Jalapeno And Cheese Stuffed Portabello Mushroom
Who needs a bowl when you have a portabello mushroom?
- 4 ounces slices thick-cut bacon, cooked and crumbled, reserve grease
- 4 large portobello mushrooms, stems removed
- 3 cloves freshly minced garlic
- 2 jalapeño peppers, seeded and finely diced, divided
- Pinch of salt
- 8 ounces cream cheese, softened
- 3 ounces tablespoons shredded cheddar cheese
- Salt and pepper to taste
- Freshly chopped parsley for garnish
- Preheat the oven to 350°F. Finely chop one mushroom and stems for filling.
- In a medium skillet, heat 2 tablespoons of bacon grease, add onions and jalapeños, and cook for 1 minute. Add mushrooms and season with salt. Continue to cook for about 5 minutes.
- Remove from heat and transfer the mushroom mixture to a medium-sized mixing bowl.
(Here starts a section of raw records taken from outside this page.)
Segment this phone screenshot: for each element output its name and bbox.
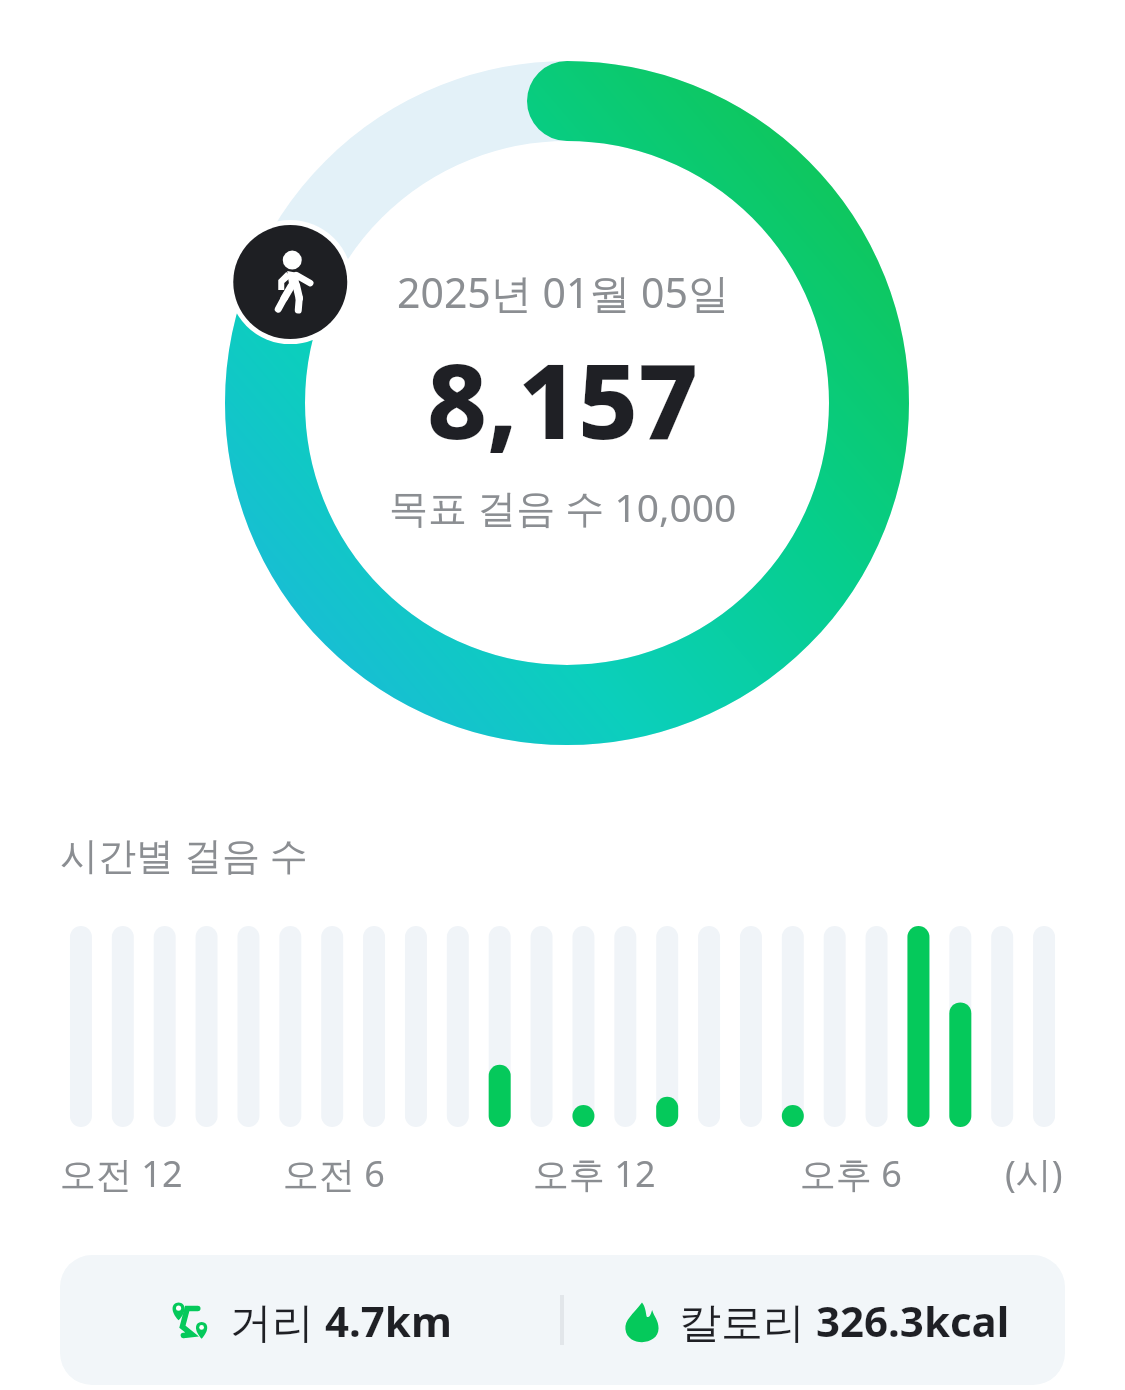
staticText: 시간별 걸음 수	[60, 828, 308, 880]
staticText: 4.7km	[325, 1292, 452, 1349]
staticText: 오전 6	[283, 1149, 385, 1198]
staticText: 오후 12	[533, 1149, 656, 1198]
button[interactable]: 거리	[60, 1255, 1065, 1385]
staticText: 거리	[230, 1292, 325, 1349]
staticText: 오전 12	[60, 1149, 183, 1198]
staticText: (시)	[1005, 1149, 1063, 1198]
staticText: 목표 걸음 수 10,000	[389, 480, 737, 533]
staticText: 326.3kcal	[816, 1292, 1010, 1349]
staticText: 칼로리	[679, 1292, 816, 1349]
staticText: 8,157	[427, 328, 699, 470]
staticText: 오후 6	[800, 1149, 902, 1198]
staticText: 2025년 01월 05일	[397, 264, 729, 320]
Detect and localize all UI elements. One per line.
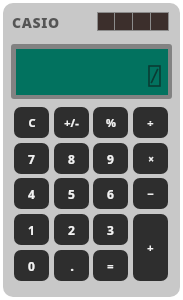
staticText: + [147,240,154,255]
staticText: − [147,186,154,201]
staticText: % [106,115,116,130]
staticText: 8 [68,151,75,167]
button[interactable]: 5 [54,178,89,209]
staticText: × [148,152,154,166]
button[interactable]: % [93,107,128,138]
button[interactable]: 7 [14,143,49,174]
staticText: 7 [28,151,35,167]
button[interactable]: 9 [93,143,128,174]
staticText: +/- [64,115,79,130]
staticText: = [107,258,114,273]
staticText: 4 [28,186,35,202]
button[interactable]: 0 [14,250,49,281]
button[interactable]: 3 [93,214,128,245]
staticText: 5 [68,186,75,202]
staticText: ÷ [147,115,154,130]
staticText: 3 [107,222,114,238]
button[interactable]: 6 [93,178,128,209]
button[interactable]: 8 [54,143,89,174]
staticText: C [28,115,36,130]
button[interactable]: 4 [14,178,49,209]
staticText: . [70,257,74,275]
button[interactable]: = [93,250,128,281]
staticText: CASIO [12,13,60,31]
staticText: 1 [28,222,35,238]
staticText: 2 [68,222,75,238]
staticText: 6 [107,186,114,202]
button[interactable]: 1 [14,214,49,245]
button[interactable]: +/- [54,107,89,138]
button[interactable]: + [133,214,168,281]
button[interactable]: × [133,143,168,174]
button[interactable]: C [14,107,49,138]
staticText: 0 [28,258,35,274]
staticText: 9 [107,151,114,167]
button[interactable]: − [133,178,168,209]
button[interactable]: 2 [54,214,89,245]
button[interactable]: ÷ [133,107,168,138]
button[interactable]: . [54,250,89,281]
Add the cream cheese, cheddar cheese and crumbled bacon to the bowl. Mix well to combine. Add a pinch of salt and pepper and give it a taste.
- Spoon the cheese mixture into the mushroom caps, distributing it evenly.
- On a lined baking sheet, arrange mushrooms and bake for 20 minutes until cheese is lightly golden.
- Garnish with freshly chopped parsley.
- Cook with soul. Eat with pleasure!